I will present this result on the example of variation of Hodge structure yielded by hypergeometric equations of arbitrary order. Starting with the computation of their degrees, and presenting some computer experiments. This will motivate questions and conjectures about the equality case
Elise Goujard // Counting square-tiled surfaces : quasimodularity of generating functions
- Abstract: In this talk I will focus on arithmetic questions arising in the study of dynamics in polygonal billiards. These questions appear naturally in the evaluation of volumes of moduli spaces of flat surfaces and in the computation of Siegel-Veech constants. In particular I will present a joint work with M. M”oller concerning the quasimodularity of generating functions for counting square-tiled surfaces.
Pascal Hubert // Windtree model
- Abstract: The windtree model is a model of Z2 periodic billiard, identical rectangular obstacles are periodically located along the Z2 lattice. It is a concrete example on which the great results obtained in Teichmueller dynamics during the last 15 years can be applied to solve very natural questions from dynamical origin (recurrence, ergodicity, periodic orbits, diffusion). I will give general results about the windtree model, Zd periodic translation surfaces and I will quote results by Angel Pardo about the counting of periodic orbits.
This talk will be elementary and I will address many open questions. It will present the background for the talk by Lanneau, nevertheless both talks will be essentially self contained.
Igor Krichever // Real-normalized differentials and their applications
- Abstract: A general notion of real normalized differentials is central to the algebro-geometric spectral theory of quasi-periodic linear operators and to the Whitham perturbation theory of soliton equations. Relatively recently, real normalized differentials have become instrumental to the study of geometry of moduli spaces of algebraic curves with punctures. In the talk basic constructions of this theory will be presented and certain connections to the theory of Teichmuller dynamic will be established.
Erwan Lanneau // Diffusion rate in non generic directions in the wind-tree model
- Abstract: I will discuss a recent work on the wind-tree model (this is a joint work with Sylvain Crovisier and Pascal Hubert). We show that any real number in [0,1) is a diffusion rate for the wind-tree model.

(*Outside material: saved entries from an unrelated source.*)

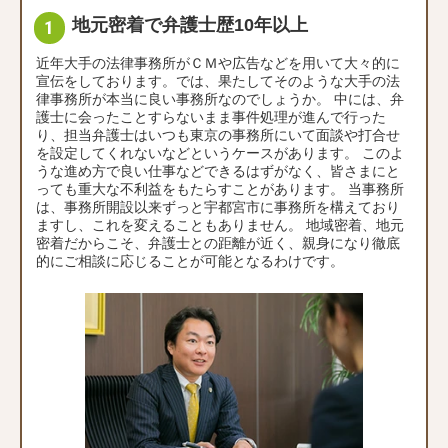
地元密着で弁護士歴10年以上
近年大手の法律事務所がＣＭや広告などを用いて大々的に
宣伝をしております。では、果たしてそのような大手の法
律事務所が本当に良い事務所なのでしょうか。 中には、弁
護士に会ったことすらないまま事件処理が進んで行った
り、担当弁護士はいつも東京の事務所にいて面談や打合せ
を設定してくれないなどというケースがあります。 このよ
うな進め方で良い仕事などできるはずがなく、皆さまにと
っても重大な不利益をもたらすことがあります。 当事務所
は、事務所開設以来ずっと宇都宮市に事務所を構えており
ますし、これを変えることもありません。 地域密着、地元
密着だからこそ、弁護士との距離が近く、親身になり徹底
的にご相談に応じることが可能となるわけです。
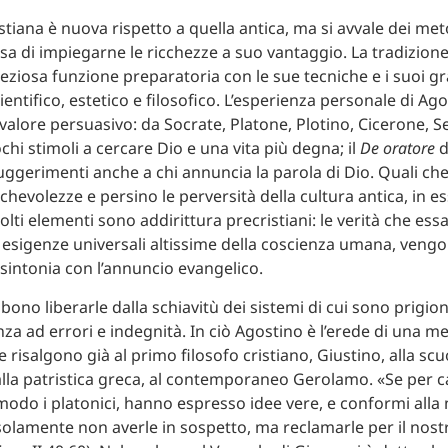
stiana è nuova rispetto a quella antica, ma si avvale dei met
sa di impiegarne le ricchezze a suo vantaggio. La tradizione
eziosa funzione preparatoria con le sue tecniche e i suoi g
ientifico, estetico e filosofico. L’esperienza personale di Ag
valore persuasivo: da Socrate, Platone, Plotino, Cicerone, S
hi stimoli a cercare Dio e una vita più degna; il
De oratore
d
uggerimenti anche a chi annuncia la parola di Dio. Quali che
chevolezze e persino le perversità della cultura antica, in e
ti elementi sono addirittura precristiani: le verità che essa
esigenze universali altissime della coscienza umana, vengo
sintonia con l’annuncio evangelico.
bbono liberarle dalla schiavitù dei sistemi di cui sono prigion
a ad errori e indegnità. In ciò Agostino è l’erede di una men
 risalgono già al primo filosofo cristiano, Giustino, alla scu
alla patristica greca, al contemporaneo Gerolamo. «Se per cas
 modo i platonici, hanno espresso idee vere, e conformi alla 
olamente non averle in sospetto, ma reclamarle per il nost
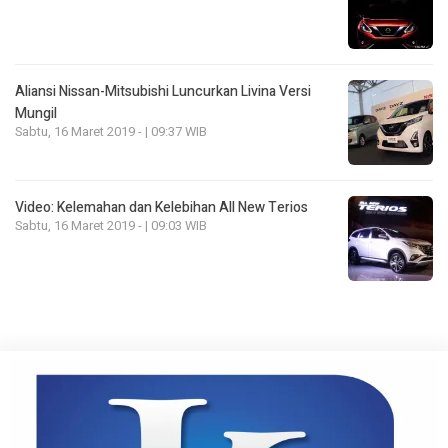
Aliansi Nissan-Mitsubishi Luncurkan Livina Versi
Mungil
Sabtu, 16 Maret 2019 - | 09:37 WIB
Video: Kelemahan dan Kelebihan All New Terios
Sabtu, 16 Maret 2019 - | 09:03 WIB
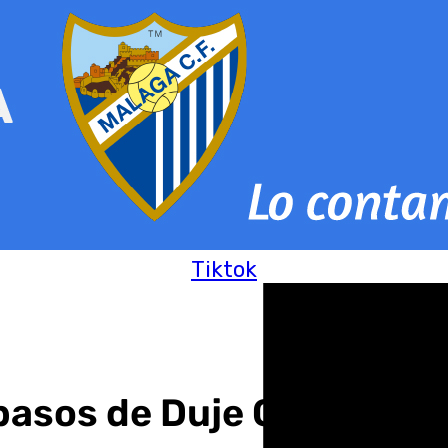
Tiktok
 pasos de Duje Cop en el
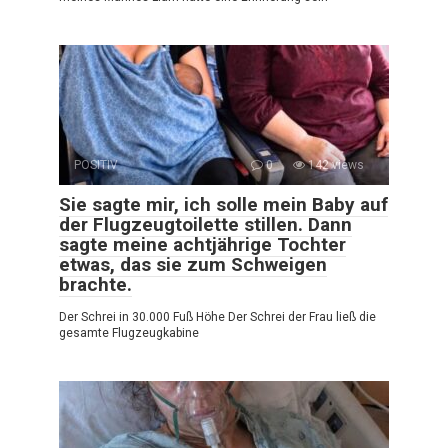
POSITIV
0
142 views
Sie sagte mir, ich solle mein Baby auf
der Flugzeugtoilette stillen. Dann
sagte meine achtjährige Tochter
etwas, das sie zum Schweigen
brachte.
Der Schrei in 30.000 Fuß Höhe Der Schrei der Frau ließ die
gesamte Flugzeugkabine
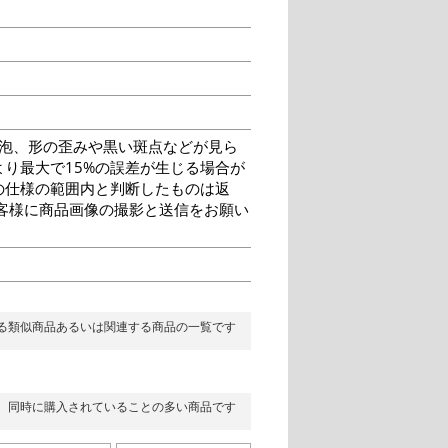
泡、形の歪みや黒い斑点などが見ら
り最大で15%の誤差が生じる場合が
の仕様の範囲内と判断したものは返
客様に商品画像の撮影と送信をお願い
る類似商品あるいは関連する商品の一覧です
同時に購入されていることの多い商品です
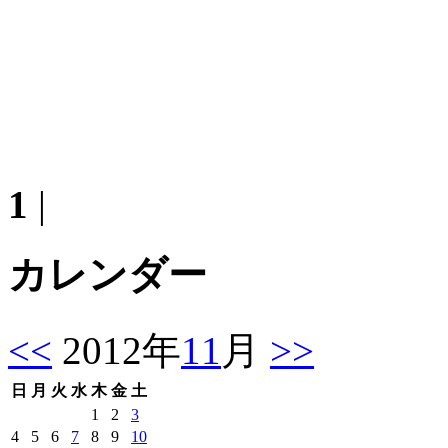
1
|
カレンダー
<<
2012年
11
月
>>
日
月
火
水
木
金
土
1
2
3
4
5
6
7
8
9
10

Barak Weiss // New phenomena for the horocycle flow on the moduli space of surfaces
- Abstract: The recent breakthrough of Eskin, Mirzakhani and Mohammadi, which revolutionized the study of translation surfaces, concerns the orbit-closures and invariant measures for the action of SL(2,R) on the moduli space of translation surfaces. This result is an analogue of results of Ratner in the setting of homogeneous dynamics. If the analogy to homogeneous dynamics were a perfect one, there would be a corresponding result for the horocycle flow. However, in joint work with Jon Chaika and John Smillie, we show that the horocycle flow on the moduli space violates some of the conclusions of Ratner’s theorem. For example, in genus 2, we construct an orbit which is equidistributed for some measure, whose support is strictly contained in the closure of the orbit.
Anton Zorich // Equidistribution of square-tiled surfaces, meanders, and Masur-Veech volumes (joint work with V. Delecroix, E. Goujard, P. Zograf)

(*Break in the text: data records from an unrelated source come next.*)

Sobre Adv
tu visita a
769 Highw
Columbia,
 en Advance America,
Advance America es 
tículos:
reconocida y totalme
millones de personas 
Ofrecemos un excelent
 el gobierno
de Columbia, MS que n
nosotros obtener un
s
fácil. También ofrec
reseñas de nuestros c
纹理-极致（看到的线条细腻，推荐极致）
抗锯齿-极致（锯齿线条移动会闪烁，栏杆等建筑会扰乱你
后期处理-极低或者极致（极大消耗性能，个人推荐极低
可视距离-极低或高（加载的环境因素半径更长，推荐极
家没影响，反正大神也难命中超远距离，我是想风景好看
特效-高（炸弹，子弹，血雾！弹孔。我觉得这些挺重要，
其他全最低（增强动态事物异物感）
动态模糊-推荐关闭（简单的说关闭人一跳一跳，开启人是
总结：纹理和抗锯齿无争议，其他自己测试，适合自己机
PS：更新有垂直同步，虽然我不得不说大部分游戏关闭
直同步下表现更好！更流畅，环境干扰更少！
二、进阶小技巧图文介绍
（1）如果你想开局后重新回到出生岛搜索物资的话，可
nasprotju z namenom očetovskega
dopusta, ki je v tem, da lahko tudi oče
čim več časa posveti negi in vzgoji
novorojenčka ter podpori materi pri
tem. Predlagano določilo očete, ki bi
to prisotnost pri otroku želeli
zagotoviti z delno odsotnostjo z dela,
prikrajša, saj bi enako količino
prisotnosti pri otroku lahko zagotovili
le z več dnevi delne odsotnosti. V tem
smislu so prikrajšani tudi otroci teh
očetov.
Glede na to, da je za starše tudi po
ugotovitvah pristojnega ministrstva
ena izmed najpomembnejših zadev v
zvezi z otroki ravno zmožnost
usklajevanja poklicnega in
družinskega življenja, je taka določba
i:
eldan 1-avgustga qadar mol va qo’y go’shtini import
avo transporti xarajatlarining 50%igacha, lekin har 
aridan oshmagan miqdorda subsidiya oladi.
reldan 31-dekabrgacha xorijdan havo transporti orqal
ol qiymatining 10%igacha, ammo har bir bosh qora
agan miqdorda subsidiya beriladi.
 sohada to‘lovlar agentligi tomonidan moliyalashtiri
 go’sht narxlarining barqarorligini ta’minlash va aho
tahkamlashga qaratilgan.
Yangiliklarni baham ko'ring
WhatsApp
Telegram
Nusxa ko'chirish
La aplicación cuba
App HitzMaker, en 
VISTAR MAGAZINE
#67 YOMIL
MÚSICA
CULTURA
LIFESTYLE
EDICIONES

- Abstract: We show how recent equidistribution results allow to compute approximate values of Masur-Veech volumes of the strata in the moduli spaces of Abelian and quadratic differentials by Monte Carlo method.
We also show how similar approach allows to count asymptotical number of meanders of fixed combinatorial type in various settings in all genera. Our formulae are particularly efficient for classical meanders in genus zero.
We present a very recently discovered bridge between flat and hyperbolic worlds giving a formula for the Masur-Veech volume of the moduli space of quadratic differentials in the spirit of Mirzakhani-Weil-Peterson volume of the moduli space of curves.
Finally we present several ambitious conjectures.